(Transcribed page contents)
^^^^^^^^
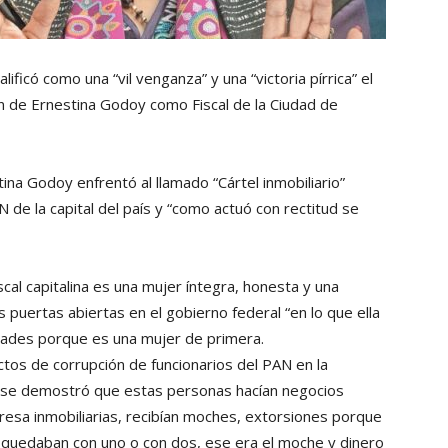
ficó como una “vil venganza” y una “victoria pírrica” el
ión de Ernestina Godoy como Fiscal de la Ciudad de
ina Godoy enfrentó al llamado “Cártel inmobiliario”
 de la capital del país y “como actuó con rectitud se
cal capitalina es una mujer íntegra, honesta y una
as puertas abiertas en el gobierno federal “en lo que ella
idades porque es una mujer de primera.
ctos de corrupción de funcionarios del PAN en la
y se demostró que estas personas hacían negocios
sa inmobiliarias, recibían moches, extorsiones porque
e quedaban con uno o con dos, ese era el moche y dinero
^^^^^^^^
— INSTRUCTIONS TO FOLLOW —
Lines holding the word "como" are the answer; copy every one from the records above.

— PROBLEM SOLUTION —
ficó como una “vil venganza” y una “victoria pírrica” el
ión de Ernestina Godoy como Fiscal de la Ciudad de
 de la capital del país y “como actuó con rectitud se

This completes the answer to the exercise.